An important Christian site has been discovered in Cyprus with mosaics which bear clear inscriptions in Greek.
The excavation, conducted on the Akrotirio peninsula by the Department of Antiquities of Cyprus, began in 2007.
The twelfth round of excavations has now been completed, and its findings are being recognized for their great historical significance.
The uncovered mosaic, which is in excellent condition, bears the Greek inscription, “Lord, help those who fear Thy Name.”
The archaeological site includes a complex of two temples, totaling about 100 meters (300 feet) in length, on either side of an atrium, with areas to the south and east remaining to be investigated.
Site is covered in mosaics
However, a second atrium is being uncovered at the north side of the eastern temple.
The first temple, which was unearthed between 2007-2010, belongs to a three-aisled basilica with a transverse aisle, and is 36 meters wide and 29 meters long.
It does not have the prominent arch which forms part of a central elevated platform. All the interior floors are completely covered in mosaics.
Also important is the “presence” of Byzantine Emperor Heraclius (610-641), who had been connected with the island and with Cyprus Patriarch Ioannis personally. Also, a bust of Alexander the Great on a plaque indicates the influence of Hellenism.
The unique nature of the entire complex in its architectural layout, as well as its wealth of decoration, confirm that “this is a top monument of Christianity, of the times of Emperor Heraclius, when the empire was fighting a fierce war against Persia” according to its lead archaeologist.
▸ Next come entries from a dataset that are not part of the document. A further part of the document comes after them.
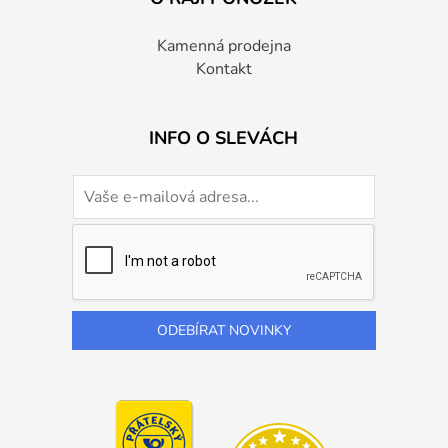
Kamenná prodejna
Kontakt
INFO O SLEVÁCH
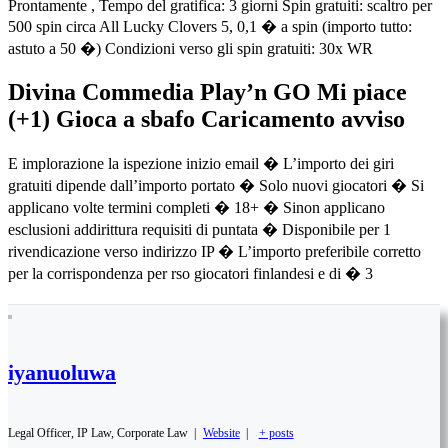
Prontamente , Tempo del gratifica: 3 giorni Spin gratuiti: scaltro per
500 spin circa All Lucky Clovers 5, 0,1 � a spin (importo tutto:
astuto a 50 �) Condizioni verso gli spin gratuiti: 30x WR
Divina Commedia Play’n GO Mi piace
(+1) Gioca a sbafo Caricamento avviso
E implorazione la ispezione inizio email � L’importo dei giri
gratuiti dipende dall’importo portato � Solo nuovi giocatori � Si
applicano volte termini completi � 18+ � Sinon applicano
esclusioni addirittura requisiti di puntata � Disponibile per 1
rivendicazione verso indirizzo IP � L’importo preferibile corretto
per la corrispondenza per rso giocatori finlandesi e di � 3
iyanuoluwa
Legal Officer, IP Law, Corporate Law
|
Website
|
+ posts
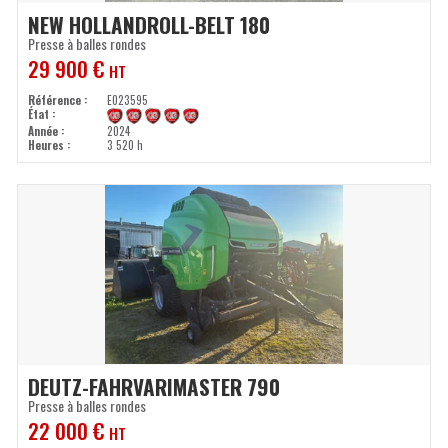
NEW HOLLAND
ROLL-BELT 180
Presse à balles rondes
29 900
€
HT
Référence
E023595
État
Année
2024
Heures
3 520 h
DEUTZ-FAHR
VARIMASTER 790
Presse à balles rondes
22 000
€
HT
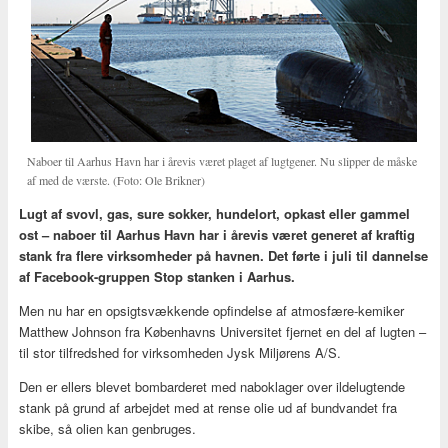
Naboer til Aarhus Havn har i årevis været plaget af lugtgener. Nu slipper de måske
af med de værste. (Foto: Ole Brikner)
Lugt af svovl, gas, sure sokker, hundelort, opkast eller gammel
ost – naboer til Aarhus Havn har i årevis været generet af kraftig
stank fra flere virksomheder på havnen. Det førte i juli til dannelse
af Facebook-gruppen Stop stanken i Aarhus.
Men nu har en opsigtsvækkende opfindelse af atmosfære-kemiker
Matthew Johnson fra Københavns Universitet fjernet en del af lugten –
til stor tilfredshed for virksomheden Jysk Miljørens A/S.
Den er ellers blevet bombarderet med naboklager over ildelugtende
stank på grund af arbejdet med at rense olie ud af bundvandet fra
skibe, så olien kan genbruges.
Cyprus is an important site in Christian world
Dimitris Triantafyllopoulos, former professor of Byzantine archeology at the University of Cyprus, told AMNA that “this is a monument of martyrdom, a site of burial and worship of holy persons, similar to the site of St. Minas of Egypt.”
Cyprus holds a particularly important place in Christianity. The Gospel of John recounts the story of Jesus Christ resurrecting Lazarus of Bethany after he had been dead for four days.
Saint Lazarus went on to become the first bishop of the region, after he traveled to Cyprus after his resurrection by Christ.
According to Orthodox tradition, sometime after the Resurrection of Christ, Lazarus was forced to flee Judea because of rumored plots on his life; he then came to Cyprus.
There he was appointed by Paul and Barnabas as the first Bishop of Kition (present-day Larnaca). He is said to have lived for thirty more years and on his death was buried there for the second, and final, time.
Tradition says that Lazarus’ tomb was then looted and became lost during the period of Arab rule beginning in 649 AD. In 890, a tomb was found in Larnaca bearing the inscription “Lazarus, four days dead, friend of Christ.”
Emperor Leo VI of Byzantium had Lazarus’ remains transferred to Constantinople in 898. The transfer is commemorated by the Orthodox Church each year on October 17.
The transferred relics were later looted by members of the Fourth Crusade in the early 13th century and were brought to Marseille, France, but were subsequently lost once more.